=== Records to process ===

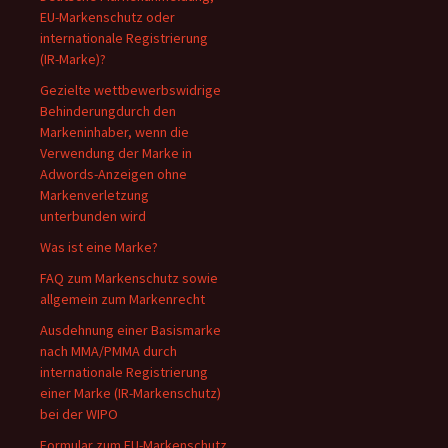
EU-Markenschutz oder
internationale Registrierung
(IR-Marke)?
Gezielte wettbewerbswidrige
Behinderungdurch den
Markeninhaber, wenn die
Verwendung der Marke in
Adwords-Anzeigen ohne
Markenverletzung
unterbunden wird
Was ist eine Marke?
FAQ zum Markenschutz sowie
allgemein zum Markenrecht
Ausdehnung einer Basismarke
nach MMA/PMMA durch
internationale Registrierung
einer Marke (IR-Markenschutz)
bei der WIPO
Formular zum EU-Markenschutz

===

Say how many lines in the data hold the string "einer", and say nothing else.

## Response area
2